Object Properties
This simplest of all spline types connects the support points that define the polygon using direct connecting lines. You can use these splines to create angular objects or to simulate choppy movements during animation.
This type of spline creates a smooth curve between the interpolation points. The interpolated curve always passes exactly through the interpolation points.
You can see from the two points at the top right that the curve extends further to the top right than is actually necessary. This behavior is called overshoot and often occurs on tight bends. This becomes particularly clear when you compare this curve section with the same section in the Akima interpolation.
This type of spline creates a smooth curve between the interpolation points. The interpolated curve always passes exactly through the interpolation points. There is no overshoot here.
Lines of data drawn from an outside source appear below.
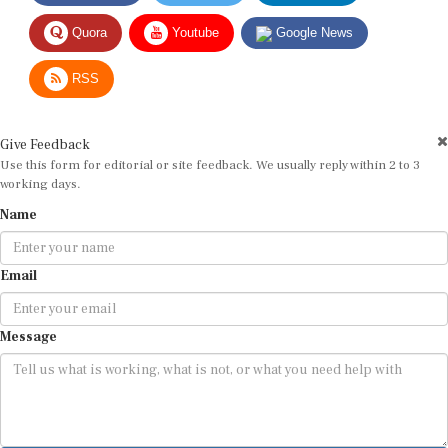
Quora
Youtube
Google News
RSS
Give Feedback
Use this form for editorial or site feedback. We usually reply within 2 to 3
working days.
Name
Email
Message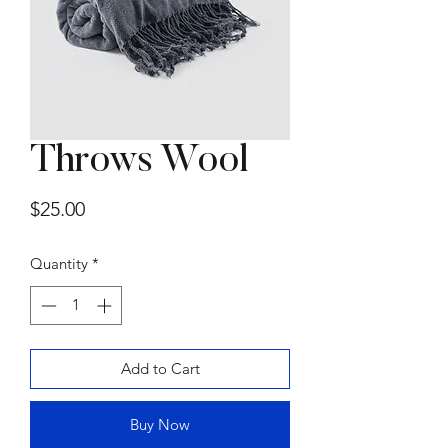
Throws Wool
Summer Sofa by
Price
$25.00
Gammarredamenti
Price
$15,000.00
Quantity
*
Add to Cart
Buy Now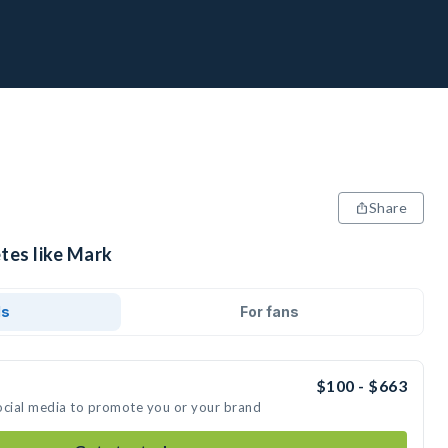
Share
tes like Mark
ds
For fans
$100 - $663
ocial media to promote you or your brand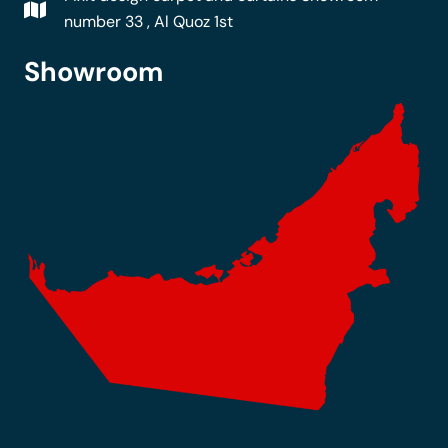
number 33 , Al Quoz 1st
Showroom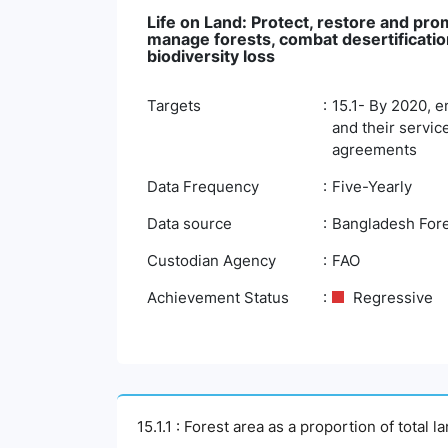
Life on Land: Protect, restore and pro
manage forests, combat desertification
biodiversity loss
Targets
15.1- By 2020, e
and their servic
agreements
Data Frequency
Five-Yearly
Data source
Bangladesh Fore
Custodian Agency
FAO
Achievement Status
Regressive
15.1.1 : Forest area as a proportion of total l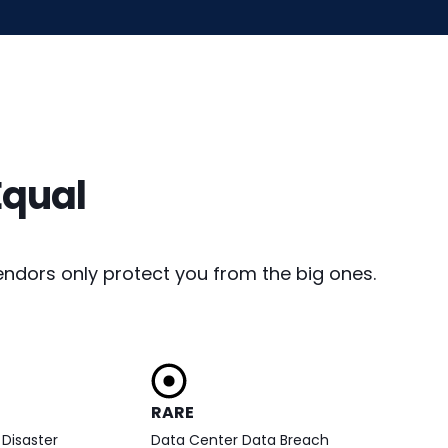
Equal
ndors only protect you from the big ones.
RARE
Disaster
Data Center Data Breach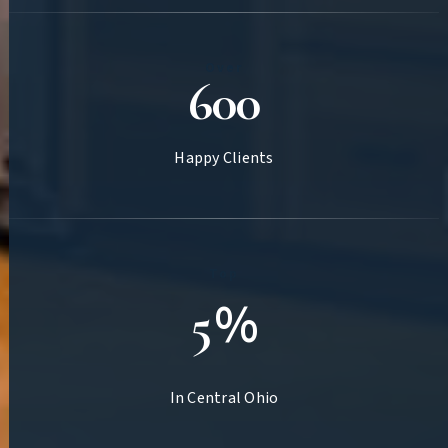
Over
600
Happy Clients
Top
%
5
In Central Ohio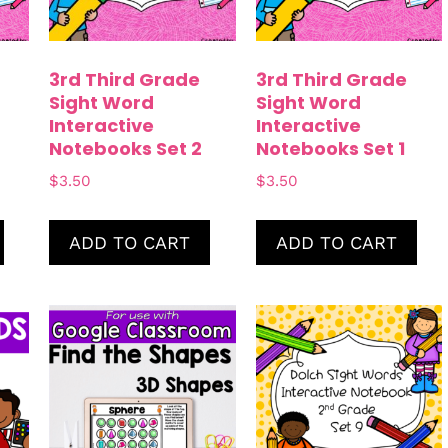
3rd Third Grade
3rd Third Grade
Sight Word
Sight Word
Interactive
Interactive
Notebooks Set 2
Notebooks Set 1
$
3.50
$
3.50
ADD TO CART
ADD TO CART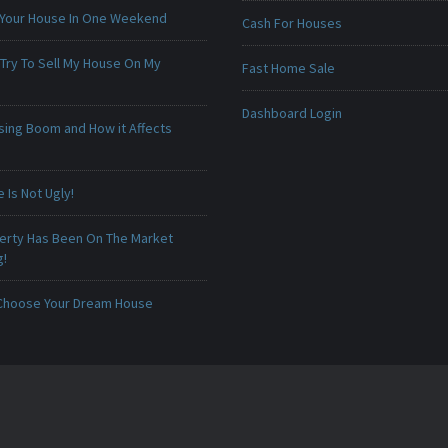
 Your House In One Weekend
Cash For Houses
 Try To Sell My House On My
Fast Home Sale
Dashboard Login
sing Boom and How it Affects
Is Not Ugly!
erty Has Been On The Market
g!
Choose Your Dream House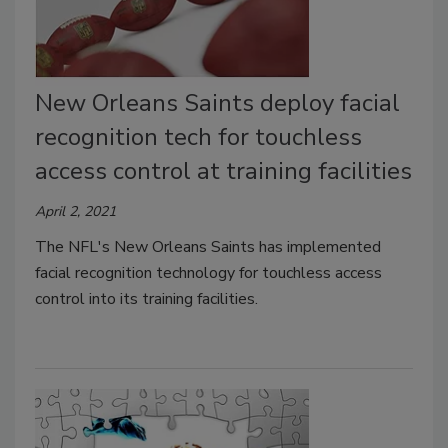
New Orleans Saints deploy facial
recognition tech for touchless
access control at training facilities
April 2, 2021
The NFL's New Orleans Saints has implemented
facial recognition technology for touchless access
control into its training facilities.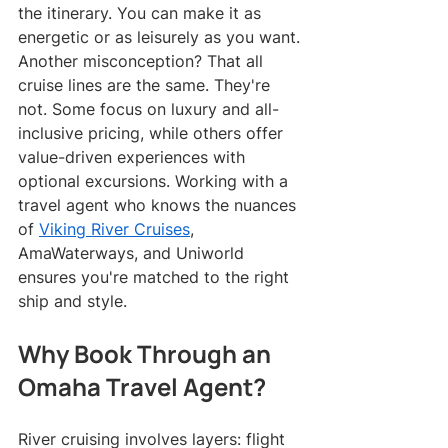
the itinerary. You can make it as 
energetic or as leisurely as you want.
Another misconception? That all 
cruise lines are the same. They're 
not. Some focus on luxury and all-
inclusive pricing, while others offer 
value-driven experiences with 
optional excursions. Working with a 
travel agent who knows the nuances 
of 
Viking River Cruises
, 
AmaWaterways, and Uniworld 
ensures you're matched to the right 
ship and style.
Why Book Through an 
Omaha Travel Agent?
River cruising involves layers: flight 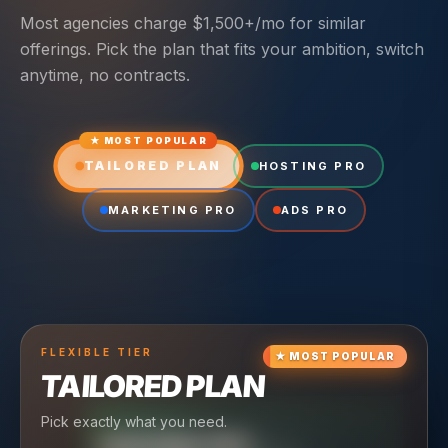
Most agencies charge $1,500+/mo for similar
offerings. Pick the plan that fits your ambition, switch
anytime, no contracts.
★ MOST POPULAR
TAILORED PLAN
HOSTING PRO
MARKETING PRO
ADS PRO
FLEXIBLE
TIER
★
MOST POPULAR
TAILORED PLAN
Pick exactly what you need.
TIER
CRUISING
HOSTING PRO
TIER
SCALING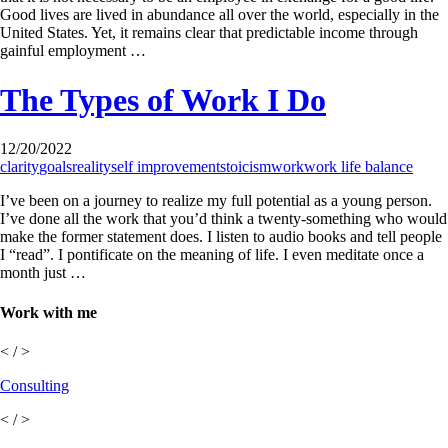
Good lives are lived in abundance all over the world, especially in the
United States. Yet, it remains clear that predictable income through
gainful employment …
The Types of Work I Do
12/20/2022
clarity
goals
reality
self improvement
stoicism
work
work life balance
I’ve been on a journey to realize my full potential as a young person.
I’ve done all the work that you’d think a twenty-something who would
make the former statement does. I listen to audio books and tell people
I “read”. I pontificate on the meaning of life. I even meditate once a
month just …
Work with me
< / >
Consulting
< / >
This type of interpolation adheres very closely to the curve specified by the interpolation points, but can sometimes appear a little too hard as a result. In such a case, switch to Cubic interpolation.
This type of spline creates a smooth curve between the interpolation points. With this type of interpolation, the curve does not pass through the interpolation points.
The spline created in this way is extremely smooth. The interpolation points only check the approximate course of the curve. Points that are further apart have less influence on the course of the curve than points that are close together.
This type of spline creates a smooth curve between the support points, which can be controlled very precisely. The interpolated curve always passes exactly through the interpolation points. Overshoot does not occur. If you activate a support point of the spline (i.e. click on it), additional control points on tangents become visible.
You can use the direction of the tangents to precisely define the course of the curve gradient at each interpolation point. To do this, click on a tangent end point and move it with the mouse.
You can control the strength of the curvature with the length of the tangents. To do this, move one tangent end point in the direction of the spline support point (the other also approaches the support point symmetrically).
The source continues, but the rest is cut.